Ja, das stimmt. Indem ich Elia folgte, hatte ich die Gelegenheit, die ganze Odermatt-Familie kennenzulernen, die wirklich sehr freundlich ist. Walti (Anm. d. Red.: sein Vater) hat seinen Sohn immer mit viel Herz gefördert, seine Mutter (Priska) vertrat die ruhige Seite. All dies zeigt, dass Sport eine großartige Lebensschule sein kann. Das ist die Seite, die mir wirklich gefällt.
Was macht Marco Odermatt neben dieser familiären Balance stark?
Nehmen wir das Beispiel des Riesen von Alta Badia. Marco war so vorbildlich darin, nicht zusammenzubrechen! Man muss wissen, wie man in sehr komplizierten Situationen Ski fährt, denn die anderen sind sehr stark. Trotz der Fehler, die er macht, liegt Odi vorne. Es zeigt, dass er mehr hat. Er schafft es immer noch, schnell zu bleiben!
Können wir sein Skifahren mit Ihrem damaligen vergleichen?
Nicht ganz, denn ich habe auch Slalom geübt. Aber in der Art, wie wir Ski fahren, sind wir uns sehr ähnlich, wir bewegen uns, wir legen Geschwindigkeit an, wir hatten keine Angst davor, Fehler zu machen.
Und selbst wenn es nicht so gut läuft wie zu Beginn der Saison als Gigant, weiß er immer, wie er wieder auf die Beine kommen kann.
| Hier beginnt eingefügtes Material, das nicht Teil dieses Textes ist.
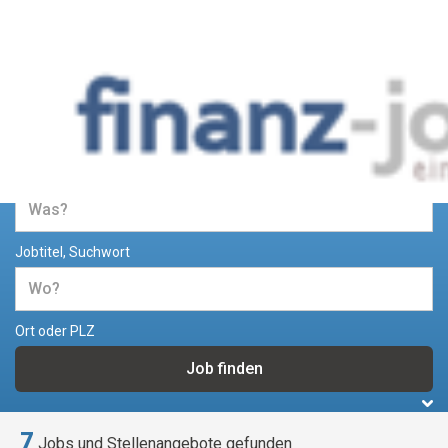
Jobs und Stellenangebote im
Bereich Finanzen
Jobtitel, Suchwort
Ort oder PLZ
7
Jobs und Stellenangebote gefunden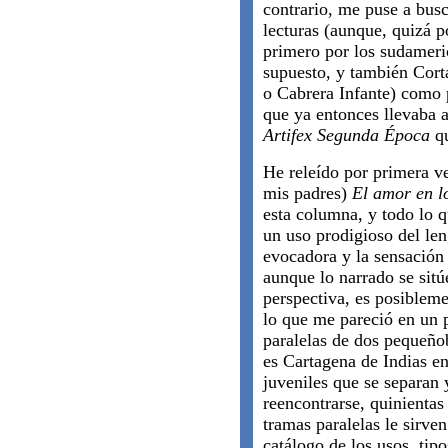
contrario, me puse a busc
lecturas (aunque, quizá p
primero por los sudamer
supuesto, y también Cort
o Cabrera Infante) como p
que ya entonces llevaba 
Artifex Segunda Época
qu
He releído por primera ve
mis padres)
El amor en l
esta columna, y todo lo q
un uso prodigioso del le
evocadora y la sensación
aunque lo narrado se sit
perspectiva, es posiblem
lo que me pareció en un p
paralelas de dos pequeño
es Cartagena de Indias e
juveniles que se separan 
reencontrarse, quinientas
tramas paralelas le sirve
catálogo de los usos, tip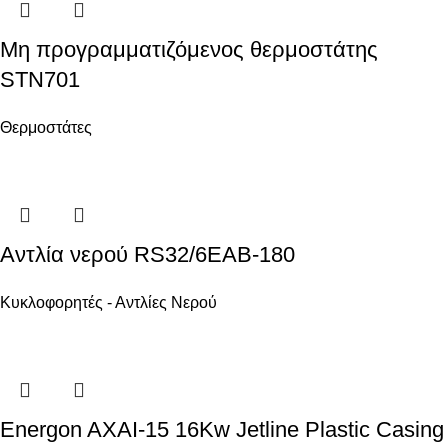
Μη προγραμματιζόμενος θερμοστάτης
STN701
Θερμοστάτες
Αντλία νερού RS32/6EAB-180
Κυκλοφορητές - Αντλίες Νερού
Energon AXAI-15 16Kw Jetline Plastic Casing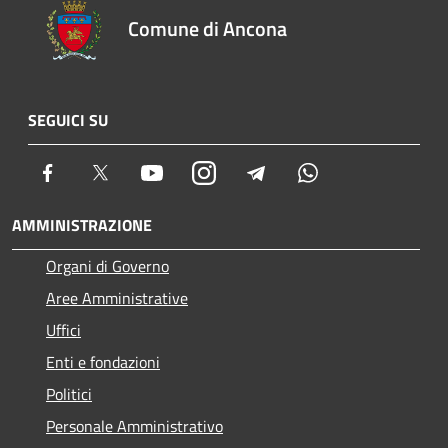
Comune di Ancona
SEGUICI SU
Facebook
Twitter
Youtube
Instagram
Telegram
Whatsapp
AMMINISTRAZIONE
Organi di Governo
Aree Amministrative
Uffici
Enti e fondazioni
Politici
Personale Amministrativo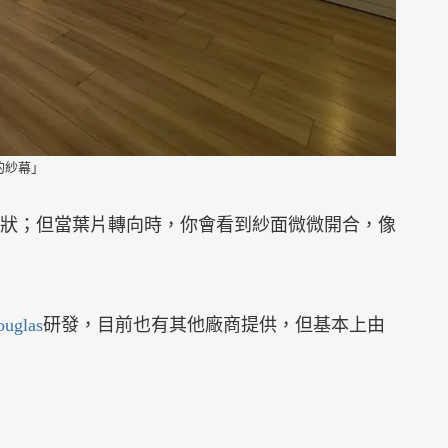
的紗幕」
狀；但當葉片轉向時，你會看到紗面微微開合，像
ouglas
研發，目前也有其他廠商提供，但基本上由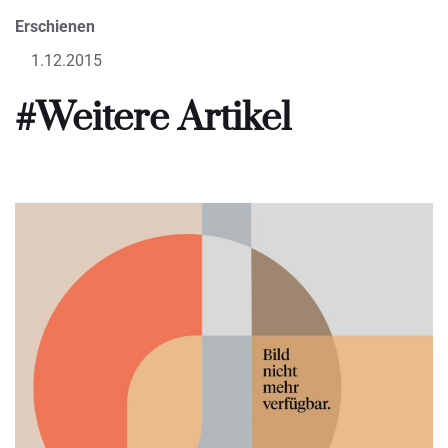
Erschienen
1.12.2015
#Weitere Artikel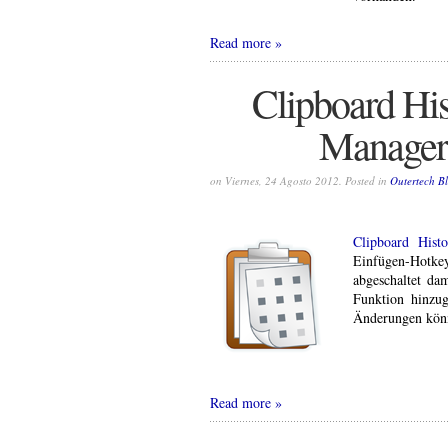
Read more
Clipboard His
Manager 
on Viernes, 24 Agosto 2012. Posted in
Outertech B
Clipboard Hist
Einfügen-Hotke
abgeschaltet dam
Funktion hinzug
Änderungen kön
Read more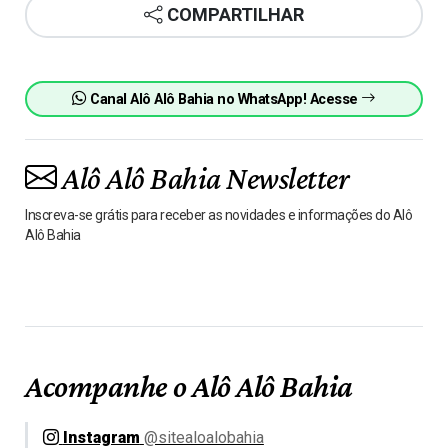
COMPARTILHAR
Canal Alô Alô Bahia no WhatsApp! Acesse
Alô Alô Bahia Newsletter
Inscreva-se grátis para receber as novidades e informações do Alô
Alô Bahia
Acompanhe o Alô Alô Bahia
Instagram
@sitealoalobahia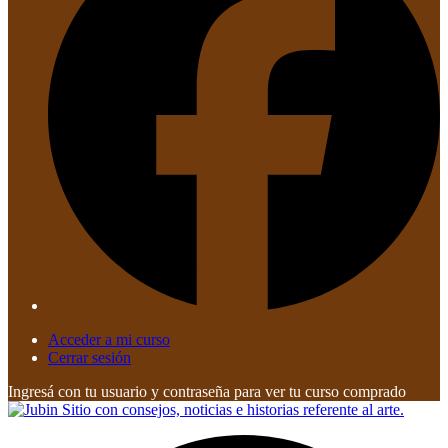
Acceder a mi curso
Cerrar sesión
Ingresá con tu usuario y contraseña para ver tu curso comprado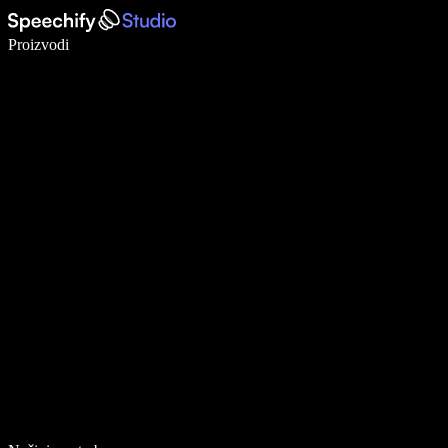
Pišite 5× brže uz glasovno diktiranje
Proizvodi
Saznajte više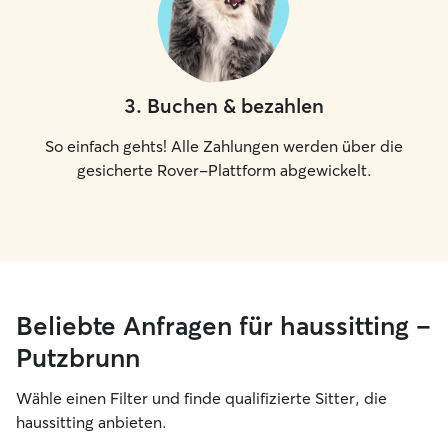
3
.
Buchen & bezahlen
So einfach gehts! Alle Zahlungen werden über die
gesicherte Rover-Plattform abgewickelt.
Beliebte Anfragen für haussitting –
Putzbrunn
Wähle einen Filter und finde qualifizierte Sitter, die
haussitting anbieten.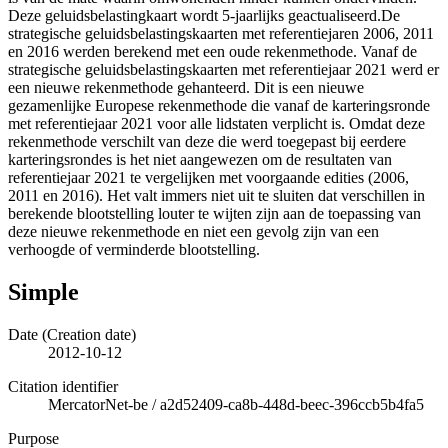
Deze geluidsbelastingkaart wordt 5-jaarlijks geactualiseerd.De
strategische geluidsbelastingskaarten met referentiejaren 2006, 2011
en 2016 werden berekend met een oude rekenmethode. Vanaf de
strategische geluidsbelastingskaarten met referentiejaar 2021 werd er
een nieuwe rekenmethode gehanteerd. Dit is een nieuwe
gezamenlijke Europese rekenmethode die vanaf de karteringsronde
met referentiejaar 2021 voor alle lidstaten verplicht is. Omdat deze
rekenmethode verschilt van deze die werd toegepast bij eerdere
karteringsrondes is het niet aangewezen om de resultaten van
referentiejaar 2021 te vergelijken met voorgaande edities (2006,
2011 en 2016). Het valt immers niet uit te sluiten dat verschillen in
berekende blootstelling louter te wijten zijn aan de toepassing van
deze nieuwe rekenmethode en niet een gevolg zijn van een
verhoogde of verminderde blootstelling.
Simple
Date (Creation date)
2012-10-12
Citation identifier
MercatorNet-be
/
a2d52409-ca8b-448d-beec-396ccb5b4fa5
Purpose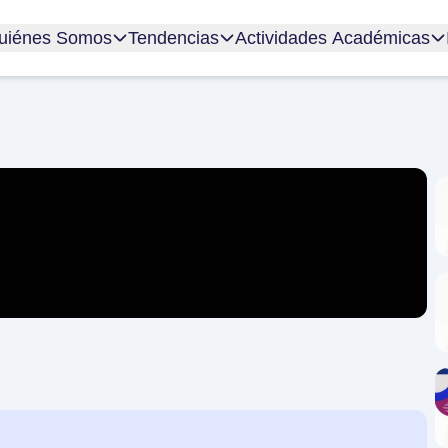
uiénes Somos
Tendencias
Actividades Académicas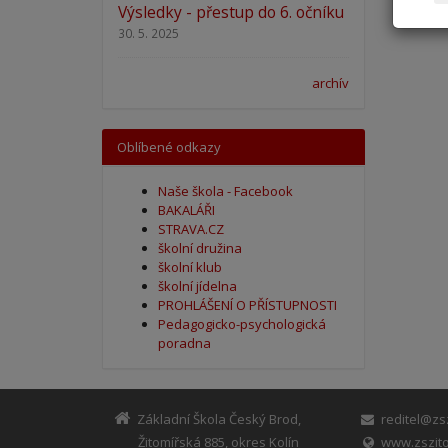
Výsledky - přestup do 6. očníku
30. 5. 2025
archív
Oblíbené odkazy
Naše škola - Facebook
BAKALÁŘI
STRAVA.CZ
školní družina
školní klub
školní jídelna
PROHLÁŠENÍ O PŘÍSTUPNOSTI
Pedagogicko-psychologická
poradna
Základní Škola Český Brod,
reditel@zsz
Žitomířská 885, okres Kolín
www.zszito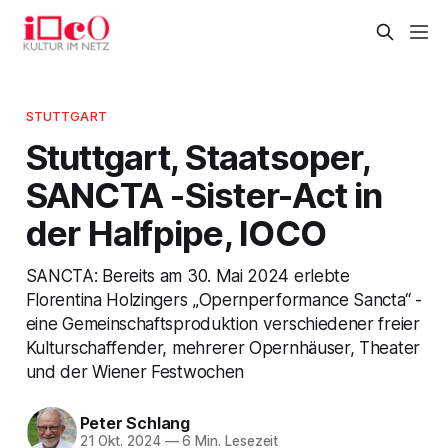
STUTTGART
Stuttgart, Staatsoper,
SANCTA -Sister-Act in
der Halfpipe, IOCO
SANCTA: Bereits am 30. Mai 2024 erlebte
Florentina Holzingers „Opernperformance Sancta“ -
eine Gemeinschaftsproduktion verschiedener freier
Kulturschaffender, mehrerer Opernhäuser, Theater
und der Wiener Festwochen
Peter Schlang
21 Okt. 2024
—
6 Min. Lesezeit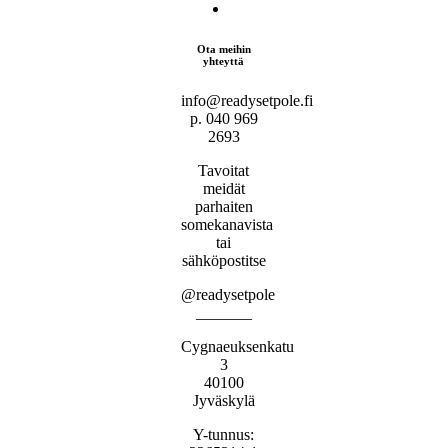
Ota meihin
yhteyttä
info@readysetpole.fi
p. 040 969
2693
Tavoitat
meidät
parhaiten
somekanavista
tai
sähköpostitse
@readysetpole
_______
Cygnaeuksenkatu
3
40100
Jyväskylä
Y-tunnus: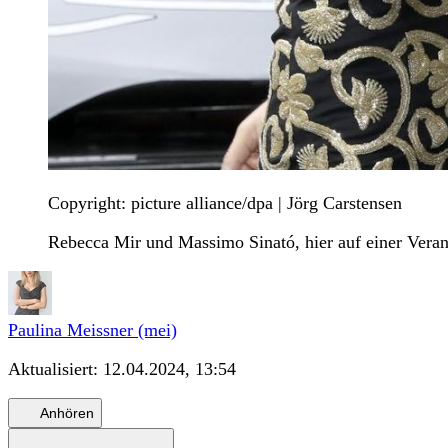
Copyright: picture alliance/dpa | Jörg Carstensen
Rebecca Mir und Massimo Sinató, hier auf einer Veran
Paulina Meissner (mei)
Aktualisiert:
12.04.2024, 13:54
Anhören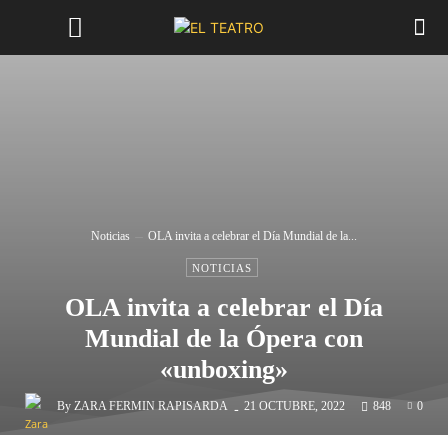
Noticias
OLA invita a celebrar el Día Mundial de la...
NOTICIAS
OLA invita a celebrar el Día
Mundial de la Ópera con
«unboxing»
-
By
ZARA FERMIN RAPISARDA
21 OCTUBRE, 2022
848
0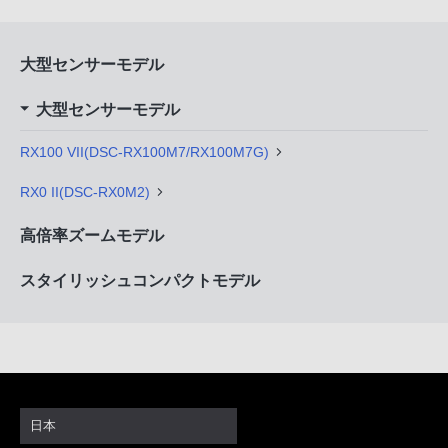
大型センサーモデル
大型センサーモデル
RX100 VII(DSC-RX100M7/RX100M7G)
RX0 II(DSC-RX0M2)
高倍率ズームモデル
スタイリッシュコンパクトモデル
日本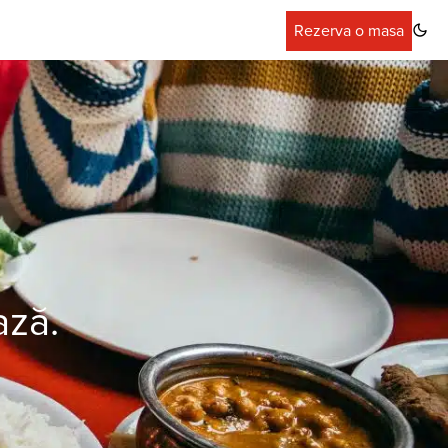
Rezerva o masa
ază.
Es ist verrückt! Er ist sehr stark im Kopf!
Wo wird Odi aufhören?
Sehr gute Frage. Vor allem hoffe ich, dass er gesund bleibt. Aber wenn ja, kann er die 50-Siege-Marke überschreiten und sogar noch höher hinauskommen! Bis zu seinem Erscheinen war ich der einzige Schweizer in den Top 10 dieser Rangliste der siegreichsten Weltcupsieger. Uns hat etwas gefehlt, es ist schön zu sehen, wie sich die Dinge weiterentwickeln.
Kann er mit Ingemar Stenmark und seinen 86 Erfolgen gleichziehen?
Es wird trotzdem kompliziert sein, ich denke, er hofft, die Nummer zwei in dieser Hierarchie zu sein.
Und diese Saison wird er wieder alles gewinnen, was ihm in den Weg kommt?
Ich glaube ganz klar, dass er bei der Weltmeisterschaft unantastbar sein wird und niemand mithalten kann. Die Weltmeisterschaften sind immer etwas anders, weil einigen Skifahrern am großen Tag das Kunststück ihres Lebens gelingt.
In seinem Gefolge führt Marco Odermatt ein ziemlich aussergewöhnliches Schweizer Team, das muss einen glücklich machen.
Tatsächlich ist es äußerst angenehm, ihm zu folgen. Bei jedem Rennen streben wir nach Podestplätzen, wir vibrieren, wir haben Athleten in Höchstform! Es ist schön zu sehen, dass sich die über die Jahre geleistete Arbeit auszahlt. Manchmal möchte ich sie alle umarmen, unsere Sportler! Wir sind 2002 so weit gekommen und jetzt haben wir all diese jungen Leute auf der Weltebene vorne. Ich habe wieder Vertrauen in unsere Jugend!